Some evaluative claims can be checked (if these involve relational predicates which are measurable such as “better than” or “more efficient than”) however others, incidentally the politicised evaluative claims, are harder to assess. In Russian-backed claims against the EU, the name of “Russia” is not mentioned anywhere in the text of the “news”, since the aim is to erode the trust in EU from its citizens. If these citizens happen to be in Eastern Europe, this erosion of trust could lead to an anti-EU generalised feeling, and ultimately bottom-up pressures to exit the EU. These kinds of campaigns cannot be easily fact-checked since the effect is achieved by playing the long game. What looks like news about the pandemic is a dog-whistle about something else.

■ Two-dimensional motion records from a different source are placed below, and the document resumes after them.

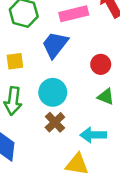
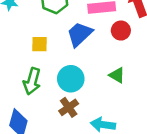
red circle: (101, 64) -> (121, 31), moved
green triangle: (106, 97) -> (117, 75), moved

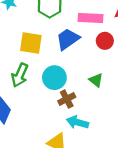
yellow square: (39, 44) -> (31, 43), size x1.5
brown cross: (69, 107) -> (67, 99), moved

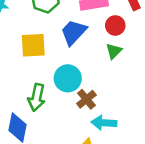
green arrow: (20, 75) -> (37, 97), moved
green triangle: (96, 80) -> (114, 51), moved, turned 48

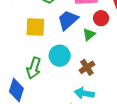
green triangle: (114, 51) -> (89, 34), moved
brown cross: (86, 99) -> (87, 67), moved

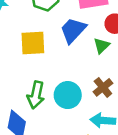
cyan circle: (60, 56) -> (68, 95), moved

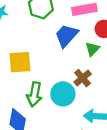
yellow square: (33, 43) -> (20, 62), moved
brown cross: (103, 87) -> (83, 78), moved

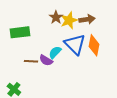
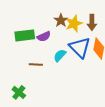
brown arrow: (87, 19) -> (92, 22), turned 98
purple semicircle: (46, 60) -> (44, 36), moved, turned -56

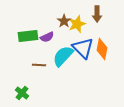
brown arrow: (92, 22) -> (97, 14), moved
cyan semicircle: (60, 55) -> (63, 56), size x1.6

The strong normative context is visible also when using scientific expertise co-opted to back up prescriptive claims otherwise untenable. One example is an unpublished paper by Blocken et al. titled “Towards aerodynamically equivalent COVID19 1.5 m social distancing for walking and running” (2020) in which an animated image showed a simulation of how joggers coughing will spread particles of droplets when running at a distance of 1.5 m from each other. The paper became viral on social media despite not being peer-reviewed nor published on a pre-print website. The visual animation showing the spread of droplets was understandable by every lay member of the public, without needing to have specialised knowledge of actual aerodynamics, and presumably made the paper so popular among non-scientists who used it to make prescriptive claims by non-scientists. While the authors hypothesised that it might be unsafe to run close to another—and that even 1.5 m distance might not be enough for jogging—the social media audience took this as a reason to shame the runners in their neighbourhoods (Koebler 2020). Meanwhile, the first author of the study posted a document on his website answering certain questions about the studyFootnote 3 and refused to draw any epidemiological conclusions, urging for other’s expertise. But social media users did not shy from becoming experts and drawing the conclusions themselves, as the information in the Blocken et al. paper was just ammunition in a larger informational battle about what others should do.
Even if the scientific claims of regular users are checked, their aim remains to prescribe actions for others and to evaluate the world in a way that will be endorsed by one’s community of friends. For these purposes, other pieces of news will be co-opted if the first ones were flagged as hoaxes. Content-based approaches are then ineffective against this strong desire of social media users to emit evaluative or prescriptive claims about the world and strategically use science-looking sources to back these up. One should address the very desire of regular users to evaluate the world from the little soap-boxes that social media affords.